Supplied data:
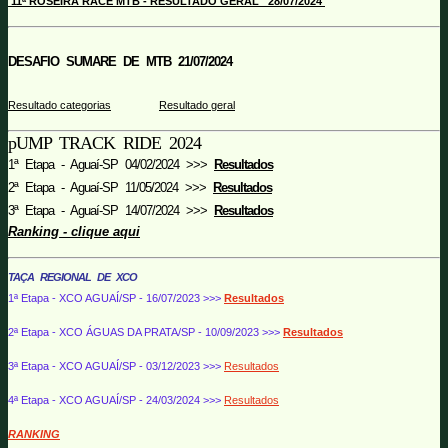
11ª ROSEIRA RACE MTB - RESULTADO GERAL 28/07/2024
DESAFIO SUMARE DE MTB 21/07/2024
Resultado categorias
Resultado geral
pUMP TRACK RIDE 2024
1ª Etapa - Aguaí-SP 04/02/2024 >>>
Resultados
2ª Etapa - Aguaí-SP 11/05/2024 >>>
Resultados
3ª Etapa - Aguaí-SP 14/07/2024 >>>
Resultados
Ranking - clique aqui
TAÇA REGIONAL DE XCO
1ª Etapa - XCO AGUAÍ/SP - 16/07/2023 >>>
Resultados
2ª Etapa - XCO ÁGUAS DA PRATA/SP - 10/09/2023 >>>
Resultados
3ª Etapa - XCO AGUAÍ/SP - 03/12/2023 >>>
Resultados
4ª Etapa -
XCO AGUAÍ/SP - 24/03/2024 >>>
Resultados
RANKING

What is being asked: In which lines of the material above does the string "Etapa" occur? Copy them all.

Problem solution:
1ª Etapa - Aguaí-SP 04/02/2024 >>>
2ª Etapa - Aguaí-SP 11/05/2024 >>>
3ª Etapa - Aguaí-SP 14/07/2024 >>>
1ª Etapa - XCO AGUAÍ/SP - 16/07/2023 >>>
2ª Etapa - XCO ÁGUAS DA PRATA/SP - 10/09/2023 >>>
3ª Etapa - XCO AGUAÍ/SP - 03/12/2023 >>>
4ª Etapa -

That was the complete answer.